**PROBLEM DESCRIPTION**:
There is a line containing "dos seus sistemas e" in the entries below. Repeat that line and every line after it exactly, and nothing more.

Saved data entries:
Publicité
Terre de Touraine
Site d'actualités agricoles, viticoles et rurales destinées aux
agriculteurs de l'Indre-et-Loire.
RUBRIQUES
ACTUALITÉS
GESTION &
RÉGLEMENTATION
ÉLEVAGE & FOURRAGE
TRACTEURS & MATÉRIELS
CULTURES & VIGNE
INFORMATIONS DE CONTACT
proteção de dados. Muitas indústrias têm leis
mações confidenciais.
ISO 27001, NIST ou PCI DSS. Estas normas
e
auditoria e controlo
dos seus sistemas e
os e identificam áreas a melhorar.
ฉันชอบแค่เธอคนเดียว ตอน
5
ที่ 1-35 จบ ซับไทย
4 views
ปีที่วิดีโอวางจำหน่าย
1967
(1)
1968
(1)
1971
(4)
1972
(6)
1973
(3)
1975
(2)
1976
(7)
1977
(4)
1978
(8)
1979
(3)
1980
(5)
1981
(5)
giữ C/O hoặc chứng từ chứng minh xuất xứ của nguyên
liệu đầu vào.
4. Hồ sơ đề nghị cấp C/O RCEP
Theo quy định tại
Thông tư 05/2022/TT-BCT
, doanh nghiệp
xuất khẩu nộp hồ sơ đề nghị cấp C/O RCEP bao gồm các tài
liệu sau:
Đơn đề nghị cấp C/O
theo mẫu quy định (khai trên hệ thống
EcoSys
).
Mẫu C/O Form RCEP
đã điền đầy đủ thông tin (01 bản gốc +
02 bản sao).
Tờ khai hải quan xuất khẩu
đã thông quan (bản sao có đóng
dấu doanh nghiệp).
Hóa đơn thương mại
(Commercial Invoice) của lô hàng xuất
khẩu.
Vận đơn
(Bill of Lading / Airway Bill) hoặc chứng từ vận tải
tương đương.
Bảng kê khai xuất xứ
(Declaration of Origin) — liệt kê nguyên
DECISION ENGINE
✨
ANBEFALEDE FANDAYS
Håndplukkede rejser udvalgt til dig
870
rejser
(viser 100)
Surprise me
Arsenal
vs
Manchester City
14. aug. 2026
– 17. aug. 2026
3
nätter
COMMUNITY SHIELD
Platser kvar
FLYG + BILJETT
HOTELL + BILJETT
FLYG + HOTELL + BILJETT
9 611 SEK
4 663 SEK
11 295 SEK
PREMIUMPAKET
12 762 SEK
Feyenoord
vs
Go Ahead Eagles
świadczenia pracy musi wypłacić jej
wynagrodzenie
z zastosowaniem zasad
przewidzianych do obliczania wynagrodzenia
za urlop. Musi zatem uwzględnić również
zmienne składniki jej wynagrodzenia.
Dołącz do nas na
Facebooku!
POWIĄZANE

**WRITTEN REPLY**:
dos seus sistemas e
os e identificam áreas a melhorar.
ฉันชอบแค่เธอคนเดียว ตอน
5
ที่ 1-35 จบ ซับไทย
4 views
ปีที่วิดีโอวางจำหน่าย
1967
(1)
1968
(1)
1971
(4)
1972
(6)
1973
(3)
1975
(2)
1976
(7)
1977
(4)
1978
(8)
1979
(3)
1980
(5)
1981
(5)
giữ C/O hoặc chứng từ chứng minh xuất xứ của nguyên
liệu đầu vào.
4. Hồ sơ đề nghị cấp C/O RCEP
Theo quy định tại
Thông tư 05/2022/TT-BCT
, doanh nghiệp
xuất khẩu nộp hồ sơ đề nghị cấp C/O RCEP bao gồm các tài
liệu sau:
Đơn đề nghị cấp C/O
theo mẫu quy định (khai trên hệ thống
EcoSys
).
Mẫu C/O Form RCEP
đã điền đầy đủ thông tin (01 bản gốc +
02 bản sao).
Tờ khai hải quan xuất khẩu
đã thông quan (bản sao có đóng
dấu doanh nghiệp).
Hóa đơn thương mại
(Commercial Invoice) của lô hàng xuất
khẩu.
Vận đơn
(Bill of Lading / Airway Bill) hoặc chứng từ vận tải
tương đương.
Bảng kê khai xuất xứ
(Declaration of Origin) — liệt kê nguyên
DECISION ENGINE
✨
ANBEFALEDE FANDAYS
Håndplukkede rejser udvalgt til dig
870
rejser
(viser 100)
Surprise me
Arsenal
vs
Manchester City
14. aug. 2026
– 17. aug. 2026
3
nätter
COMMUNITY SHIELD
Platser kvar
FLYG + BILJETT
HOTELL + BILJETT
FLYG + HOTELL + BILJETT
9 611 SEK
4 663 SEK
11 295 SEK
PREMIUMPAKET
12 762 SEK
Feyenoord
vs
Go Ahead Eagles
świadczenia pracy musi wypłacić jej
wynagrodzenie
z zastosowaniem zasad
przewidzianych do obliczania wynagrodzenia
za urlop. Musi zatem uwzględnić również
zmienne składniki jej wynagrodzenia.
Dołącz do nas na
Facebooku!
POWIĄZANE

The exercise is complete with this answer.